I kept thinking of Richard Spencer, the white separatist and supremacist who loves to chase headlines by holding lectures at public universities around the nation. Florida Gov. Rick Scott declared a state of emergency when Spencer recently spoke at the University of Florida, and his next target appears to be the University of Cincinnati (although not until after the Southern Jewish Historical Society holds its annual meeting in the city Nov. 3 to 5).

Spencer’s education includes the University of Virginia, the University of Chicago and Duke University, and he has lived and studied among many people different from him.
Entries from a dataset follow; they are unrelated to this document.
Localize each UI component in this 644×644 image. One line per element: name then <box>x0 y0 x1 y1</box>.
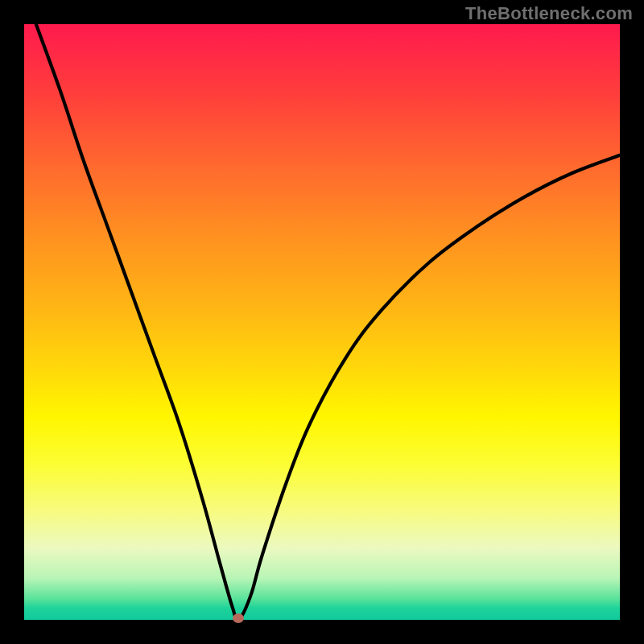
chart-frame: TheBottleneck.com <box>0 0 644 644</box>
optimal-point-marker <box>233 613 244 623</box>
watermark-text: TheBottleneck.com <box>465 3 633 24</box>
bottleneck-curve <box>24 24 620 620</box>
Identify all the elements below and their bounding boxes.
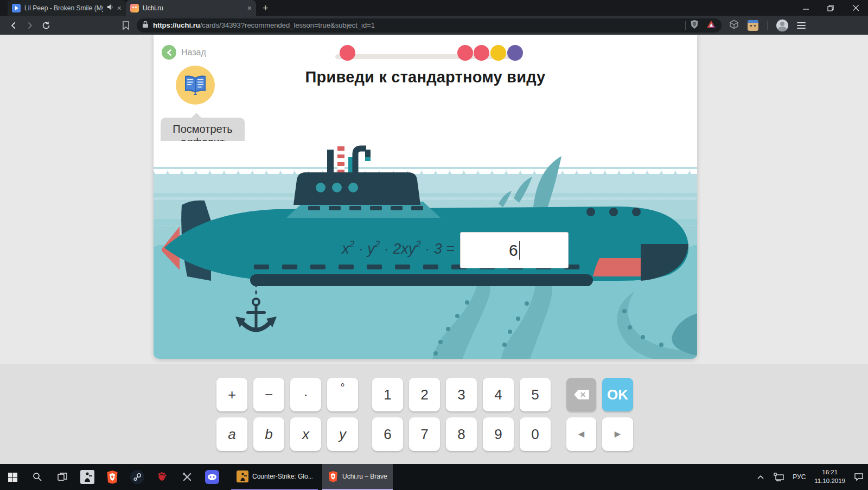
- new-tab-button[interactable]: +: [263, 3, 269, 16]
- progress-dot: [340, 45, 355, 61]
- key-7[interactable]: 7: [409, 417, 440, 451]
- key-6[interactable]: 6: [372, 417, 403, 451]
- network-icon[interactable]: [770, 473, 788, 481]
- back-nav-icon[interactable]: [5, 18, 22, 33]
- language-indicator[interactable]: РУС: [788, 473, 810, 481]
- brave-launch-icon[interactable]: [100, 464, 125, 490]
- key-°[interactable]: °: [327, 378, 358, 411]
- progress-dots: [154, 35, 697, 67]
- key-·[interactable]: ·: [290, 378, 321, 411]
- key-−[interactable]: −: [253, 378, 284, 411]
- keyboard-row-1: +−·°12345OK: [216, 378, 633, 411]
- search-icon[interactable]: [25, 464, 50, 490]
- reload-icon[interactable]: [38, 18, 54, 33]
- cube-extension-icon[interactable]: [729, 20, 739, 31]
- tab-uchi[interactable]: Uchi.ru ×: [126, 0, 256, 16]
- progress-dot: [474, 45, 489, 61]
- key-1[interactable]: 1: [372, 378, 403, 411]
- taskbar-window-csgo[interactable]: Counter-Strike: Glo...: [231, 464, 318, 490]
- key-2[interactable]: 2: [409, 378, 440, 411]
- onscreen-keyboard: +−·°12345OK abxy67890◄►: [0, 364, 868, 464]
- browser-menu-icon[interactable]: [797, 22, 806, 29]
- address-bar[interactable]: https://uchi.ru/cards/34393?recommended_…: [137, 18, 722, 33]
- profile-avatar[interactable]: [776, 20, 788, 31]
- start-button[interactable]: [0, 464, 25, 490]
- system-tray: РУС 16:21 11.10.2019: [751, 464, 868, 490]
- brave-shield-icon[interactable]: [690, 20, 699, 31]
- task-view-icon[interactable]: [50, 464, 75, 490]
- key-9[interactable]: 9: [483, 417, 514, 451]
- alphabet-book-icon[interactable]: [176, 66, 215, 105]
- formula: x2 · y2 · 2xy2 · 3 =: [342, 240, 455, 257]
- minimize-button[interactable]: [793, 0, 818, 16]
- key-arrow-left[interactable]: ◄: [566, 417, 596, 451]
- browser-toolbar: https://uchi.ru/cards/34393?recommended_…: [0, 16, 868, 35]
- clock-time: 16:21: [814, 468, 845, 477]
- tray-expand-icon[interactable]: [751, 475, 770, 479]
- tab-close-icon[interactable]: ×: [117, 4, 122, 12]
- key-y[interactable]: y: [327, 417, 358, 451]
- restore-button[interactable]: [818, 0, 843, 16]
- clock-date: 11.10.2019: [814, 477, 845, 486]
- steam-launch-icon[interactable]: [125, 464, 150, 490]
- play-favicon-icon: [12, 4, 21, 12]
- key-0[interactable]: 0: [520, 417, 551, 451]
- progress-dot: [490, 45, 506, 61]
- extension-icon[interactable]: [748, 20, 758, 31]
- key-b[interactable]: b: [253, 417, 284, 451]
- forward-nav-icon[interactable]: [22, 18, 38, 33]
- taskbar: Counter-Strike: Glo... Uchi.ru – Brave Р…: [0, 464, 868, 490]
- tab-music[interactable]: Lil Peep - Broken Smile (My Al ×: [8, 0, 126, 16]
- url-text: https://uchi.ru/cards/34393?recommended_…: [153, 21, 681, 29]
- bookmark-icon[interactable]: [118, 18, 133, 33]
- brave-rewards-triangle-icon[interactable]: [706, 20, 716, 31]
- tools-launch-icon[interactable]: [175, 464, 200, 490]
- window-controls: [793, 0, 868, 16]
- key-8[interactable]: 8: [446, 417, 477, 451]
- extensions-area: [729, 20, 806, 31]
- uchi-favicon-icon: [130, 4, 139, 12]
- keyboard-row-2: abxy67890◄►: [216, 417, 633, 451]
- tooltip-line: Посмотреть: [164, 122, 241, 136]
- key-5[interactable]: 5: [520, 378, 551, 411]
- key-4[interactable]: 4: [483, 378, 514, 411]
- taskbar-window-label: Counter-Strike: Glo...: [252, 473, 312, 480]
- key-ok[interactable]: OK: [602, 378, 633, 411]
- taskbar-window-brave[interactable]: Uchi.ru – Brave: [322, 464, 393, 490]
- tab-close-icon[interactable]: ×: [247, 4, 252, 12]
- bloody-launch-icon[interactable]: [150, 464, 175, 490]
- key-a[interactable]: a: [216, 417, 247, 451]
- tab-title: Lil Peep - Broken Smile (My Al: [24, 4, 103, 12]
- answer-value: 6: [509, 241, 518, 260]
- answer-input[interactable]: 6: [460, 232, 569, 268]
- tab-title: Uchi.ru: [143, 4, 244, 12]
- tab-audio-icon[interactable]: [107, 4, 113, 12]
- key-+[interactable]: +: [216, 378, 247, 411]
- page-title: Приведи к стандартному виду: [154, 68, 697, 86]
- notification-center-icon[interactable]: [850, 473, 868, 481]
- progress-dot: [507, 45, 523, 61]
- progress-dot: [457, 45, 473, 61]
- csgo-launch-icon[interactable]: [75, 464, 100, 490]
- discord-launch-icon[interactable]: [200, 464, 225, 490]
- text-caret: [519, 241, 520, 260]
- key-x[interactable]: x: [290, 417, 321, 451]
- clock[interactable]: 16:21 11.10.2019: [810, 468, 850, 485]
- submarine-scene: x2 · y2 · 2xy2 · 3 = 6: [154, 141, 697, 359]
- lesson-card: Назад Приведи к стандартному виду: [154, 35, 697, 359]
- taskbar-window-label: Uchi.ru – Brave: [342, 473, 387, 480]
- screen: Lil Peep - Broken Smile (My Al × Uchi.ru…: [0, 0, 868, 490]
- page-background: Назад Приведи к стандартному виду: [0, 35, 868, 464]
- close-button[interactable]: [843, 0, 868, 16]
- key-3[interactable]: 3: [446, 378, 477, 411]
- key-arrow-right[interactable]: ►: [602, 417, 633, 451]
- browser-tab-strip: Lil Peep - Broken Smile (My Al × Uchi.ru…: [0, 0, 868, 16]
- lock-icon: [142, 21, 149, 30]
- key-backspace[interactable]: [566, 378, 596, 411]
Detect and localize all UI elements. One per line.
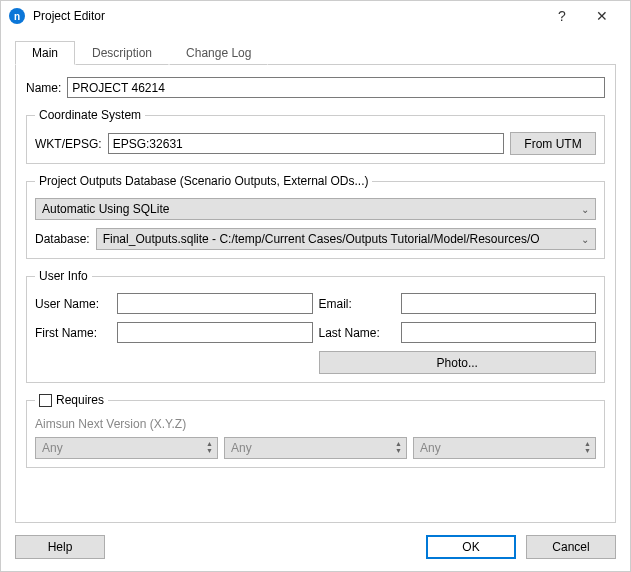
lastname-input[interactable]	[401, 322, 597, 343]
close-button[interactable]: ✕	[582, 2, 622, 30]
spinner-arrows-icon: ▲▼	[584, 440, 591, 454]
version-z-spinner[interactable]: Any ▲▼	[413, 437, 596, 459]
firstname-label: First Name:	[35, 326, 111, 340]
tab-changelog[interactable]: Change Log	[169, 41, 268, 65]
spinner-arrows-icon: ▲▼	[206, 440, 213, 454]
chevron-down-icon: ⌄	[581, 204, 589, 215]
database-select[interactable]: Final_Outputs.sqlite - C:/temp/Current C…	[96, 228, 596, 250]
lastname-label: Last Name:	[319, 326, 395, 340]
email-input[interactable]	[401, 293, 597, 314]
userinfo-legend: User Info	[35, 269, 92, 283]
help-button[interactable]: Help	[15, 535, 105, 559]
wkt-label: WKT/EPSG:	[35, 137, 102, 151]
outputs-mode-value: Automatic Using SQLite	[42, 202, 169, 216]
photo-button[interactable]: Photo...	[319, 351, 597, 374]
ok-button[interactable]: OK	[426, 535, 516, 559]
spinner-arrows-icon: ▲▼	[395, 440, 402, 454]
help-button[interactable]: ?	[542, 2, 582, 30]
wkt-input[interactable]	[108, 133, 504, 154]
username-input[interactable]	[117, 293, 313, 314]
coord-legend: Coordinate System	[35, 108, 145, 122]
tab-description[interactable]: Description	[75, 41, 169, 65]
version-label: Aimsun Next Version (X.Y.Z)	[35, 417, 596, 431]
email-label: Email:	[319, 297, 395, 311]
app-icon: n	[9, 8, 25, 24]
outputs-legend: Project Outputs Database (Scenario Outpu…	[35, 174, 372, 188]
requires-checkbox[interactable]	[39, 394, 52, 407]
cancel-button[interactable]: Cancel	[526, 535, 616, 559]
chevron-down-icon: ⌄	[581, 234, 589, 245]
tab-main[interactable]: Main	[15, 41, 75, 65]
window-title: Project Editor	[33, 9, 542, 23]
version-y-spinner[interactable]: Any ▲▼	[224, 437, 407, 459]
requires-legend: Requires	[35, 393, 108, 407]
name-label: Name:	[26, 81, 61, 95]
database-label: Database:	[35, 232, 90, 246]
outputs-mode-select[interactable]: Automatic Using SQLite ⌄	[35, 198, 596, 220]
version-x-spinner[interactable]: Any ▲▼	[35, 437, 218, 459]
username-label: User Name:	[35, 297, 111, 311]
firstname-input[interactable]	[117, 322, 313, 343]
database-value: Final_Outputs.sqlite - C:/temp/Current C…	[103, 232, 540, 246]
name-input[interactable]	[67, 77, 605, 98]
from-utm-button[interactable]: From UTM	[510, 132, 596, 155]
For him, familiarity might not have bred contempt, but it certainly did not give birth to tolerance.

There’s no way to know how many Richard Spencers — people who seem immune to educational eye-opening — exist among the groups and individuals obsessed with hating others, but it’s wise to assume he’s not unique. For them, getting to know us doesn’t solve anything.

That mystery is at the root of my frustration with the annual Catholic-Jewish event, held in the spirit of Nostra Aetate (the Vatican document in 1965 that cleared the way for Catholic acceptance of Jews), and with other interfaith events. They’re wonderful opportunities for learning, for dialogue, for confronting society’s ills and for feeling good about ourselves for doing something.

But if education or familiarity is the key weapon against hate, how do we wield it? How do we reach beyond those open-minded enough to attend such events? And how do we explain Richard Spencer?